Power is the energy delivered per unit time. Since each pulse lasts for \( 450 \mu s = 450 \times 10^{-6} \ \text{s}\), the power output \( P \) is:\[ P = \frac{Q}{t} = \frac{4.51256166 \times 10^{-3} \ \text{J}}{450 \times 10^{-6} \ \text{s}} \]Calculate the result:\[ P = 10.028 \ \text{W} \]

To find the number of photons, first find the energy of a single photon. The energy of a photon \( E_p \) can be calculated using:\[ E_p = \frac{hc}{\lambda} \]where \( h = 6.626 \times 10^{-34} \ \text{J} \cdot \text{s}\) is Planck's constant, \( c = 3.00 \times 10^8 \ \text{m/s}\) is the speed of light, and \( \lambda = 585 \times 10^{-9} \ \text{m}\) is the wavelength.

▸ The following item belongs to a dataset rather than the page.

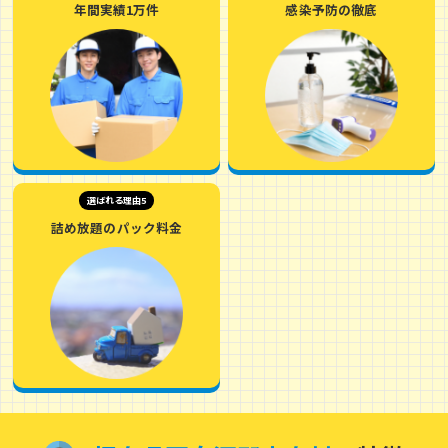
年間実績1万件
感染予防の徹底
選ばれる理由5
詰め放題のパック料金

Substitute to find \( E_p \):\[ E_p = \frac{(6.626 \times 10^{-34} \ \text{J} \cdot \text{s})(3.00 \times 10^8 \ \text{m/s})}{585 \times 10^{-9} \ \text{m}} \approx 3.394 \times 10^{-19} \ \text{J} \]Next, calculate the number of photons \( N \) by dividing the total energy by the energy of one photon:\[ N = \frac{Q}{E_p} = \frac{4.51256166 \times 10^{-3} \ \text{J}}{3.394 \times 10^{-19} \ \text{J}} \approx 1.33 \times 10^{16} \]

a) Each pulse must deliver approximately \(4.51 \times 10^{-3}\) J of energy to evaporate the blood. b) The laser must have a power output of about 10.03 W. c) Each pulse delivers approximately \(1.33 \times 10^{16}\) photons to the blemish.